Today, I will distinguish between willpower and toughness: Willpower is a strength I exercise relentlessly. The importance of discipline is not open for debate, and I do not believe in willpower fatigue because that limits my strength. Mental toughness, on the other hand, is a strength I exercise with caution. (For the sake of getting my point across, I define mental toughness here as “pushing the body to the extreme,” thus neglecting mental toughness both as a general attitude and as cognitive endurance.)
For example, I use my willpower go to the gym and stick to my training plan without exception: I never take a day off, I never miss a workout, I never skip leg day. That is discipline. Mental toughness, however, signifies how hard I go at the gym: Do I give 100%? Do I deadlift every set to the verge of blacking out?
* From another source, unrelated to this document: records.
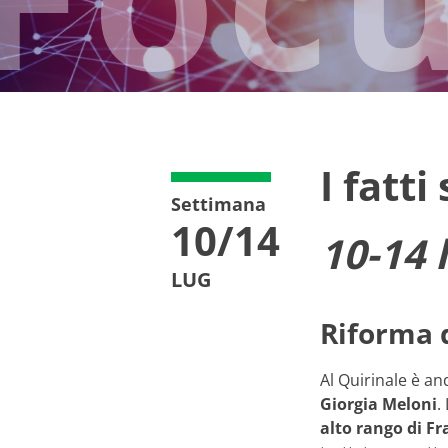
I fatti
Settimana
10/14
10-14 
LUG
Riforma d
Al Quirinale è an
Giorgia Meloni
.
alto rango di Fra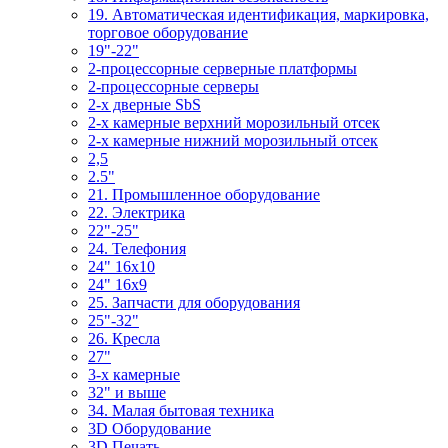
19. Автоматическая идентификация, маркировка,
торговое оборудование
19"-22"
2-процессорные серверные платформы
2-процессорные серверы
2-х дверные SbS
2-х камерные верхний морозильный отсек
2-х камерные нижний морозильный отсек
2,5
2.5"
21. Промышленное оборудование
22. Электрика
22"-25"
24. Телефония
24" 16x10
24" 16x9
25. Запчасти для оборудования
25"-32"
26. Кресла
27"
3-x камерные
32" и выше
34. Малая бытовая техника
3D Оборудование
3D Печать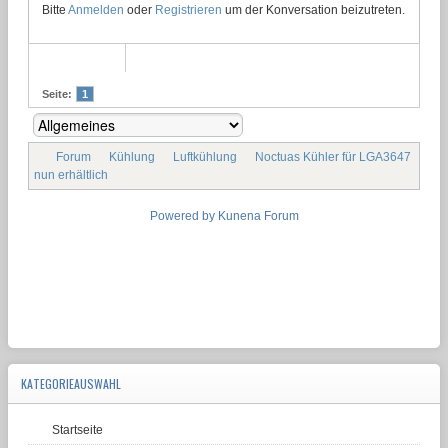
Bitte
Anmelden
oder
Registrieren
um der Konversation beizutreten.
Seite:
1
Forum
Kühlung
Luftkühlung
Noctuas Kühler für LGA3647
nun erhältlich
Powered by
Kunena Forum
KATEGORIEAUSWAHL
Startseite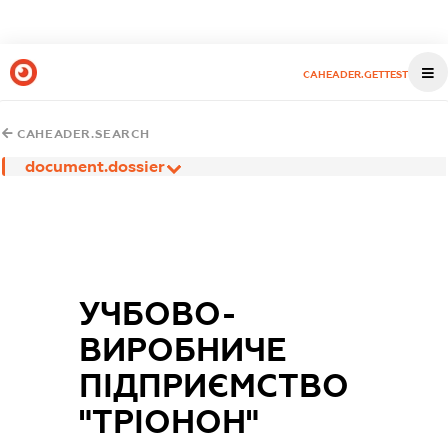
CAHEADER.GETTEST
CAHEADER.SEARCH
document.dossier
УЧБОВО-
ВИРОБНИЧЕ
ПІДПРИЄМСТВО
"ТРІОНОН"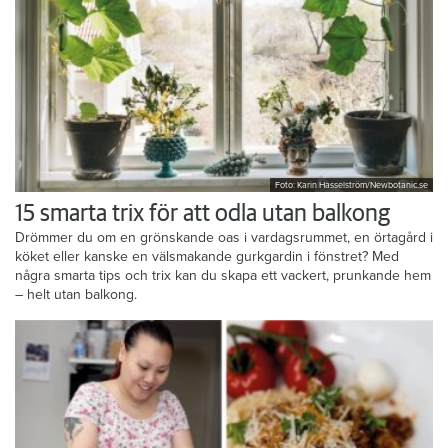
Foto: Karin Hasselström/Newbotanic.se
15 smarta trix för att odla utan balkong
Drömmer du om en grönskande oas i vardagsrummet, en örtagård i
köket eller kanske en välsmakande gurkgardin i fönstret? Med
några smarta tips och trix kan du skapa ett vackert, prunkande hem
– helt utan balkong.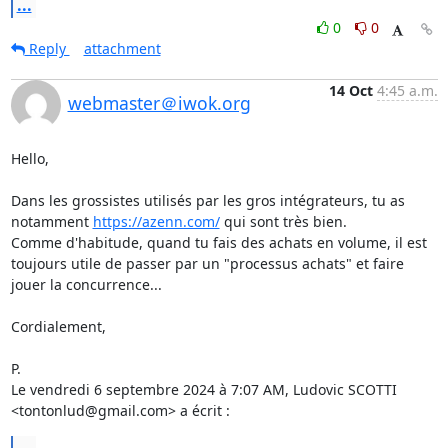
...
0
0
Reply
attachment
14 Oct
4:45 a.m.
webmaster＠iwok.org
Hello,

Dans les grossistes utilisés par les gros intégrateurs, tu as 
notamment 
https://azenn.com/
 qui sont très bien.

Comme d'habitude, quand tu fais des achats en volume, il est 
toujours utile de passer par un "processus achats" et faire 
jouer la concurrence...

Cordialement,

P.

Le vendredi 6 septembre 2024 à 7:07 AM, Ludovic SCOTTI 
<tontonlud@gmail.com> a écrit :
...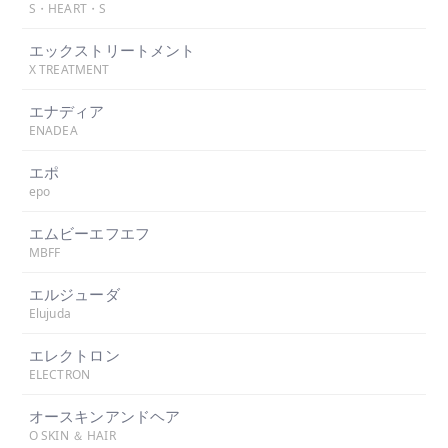
S・HEART・S
エックストリートメント
X TREATMENT
エナディア
ENADEA
エポ
epo
エムビーエフエフ
MBFF
エルジューダ
Elujuda
エレクトロン
ELECTRON
オースキンアンドヘア
O SKIN ＆ HAIR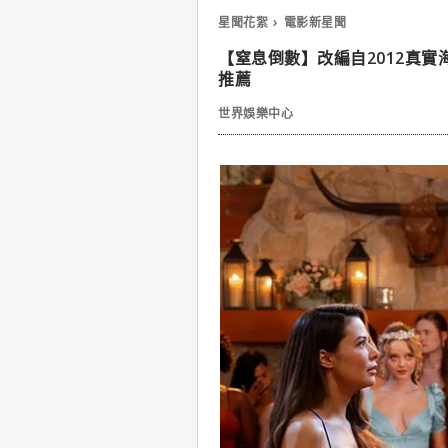
星聞花絮
電影新星聞
【窒息倒數】改編自2012真實
推薦
世界娛樂中心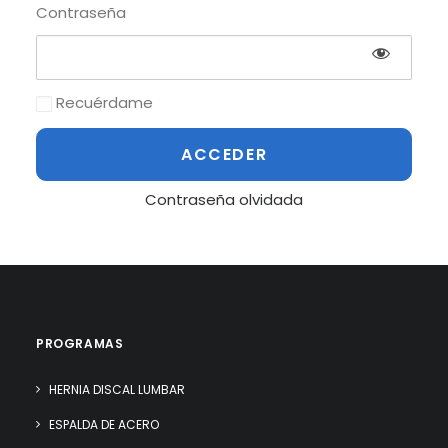
Contraseña
Recuérdame
Contraseña olvidada
PROGRAMAS
HERNIA DISCAL LUMBAR
ESPALDA DE ACERO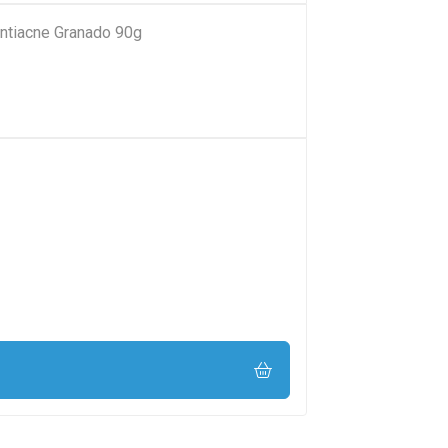
ntiacne Granado 90g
Do I row every set to total muscle failure? Sometimes I do, sometimes I don’t. That is the caution I have with mental toughness.
The same applies to training. I use my willpower to never skip BJJ training, but do I always use my mental toughness to keep on rolling after class or to burn up my remaining energy at the heavy bag? No, because I exercise mental toughness with caution.
The same applies to the cold. I use my willpower to take a cold shower every day and to practice winter swimming, but do I always run around outside in shirts and shorts in the deep of winter? No, because I exercise mental toughness with caution.
See, I systematically destroy myself, but I do not kill myself. I challenge my immune system, but I do not break it. I understand that mental toughness is a turbocharger for my body:—to be used with caution.
I incessantly ask myself, “Right now, do I want to toughen my mind or my body?”
A hard 45-minute full-body workout strengthens my body. If I regularly double the time and volume, I will exercise my mental toughness, but at the cost of bodily strength (overtraining).
An intense BJJ class strengthens my body. If I regularly cut into my sleep, recovery, and last energy reserves to keep rolling after class, I will exercise my mental toughness, but at the cost of bodily strength (overexhaustion).
A cold shock response strengthens my body. If I regularly freeze for extended periods, I will exercise my mental toughness, but at the cost of bodily strength (hypothermia).
I use willpower in excess, but mental toughness in moderation. For in daily life, mental toughness leads to sickness, injury, and mutilation. However, in systematic practice, mental toughness leads to improvement; and in special events, mental toughness leads to victory.
Knowing when to exert mental toughness is a matter of body intelligence and of having your will and goals in line. To know when to stay mentally tough and when to push your body to the limit, know your True Will.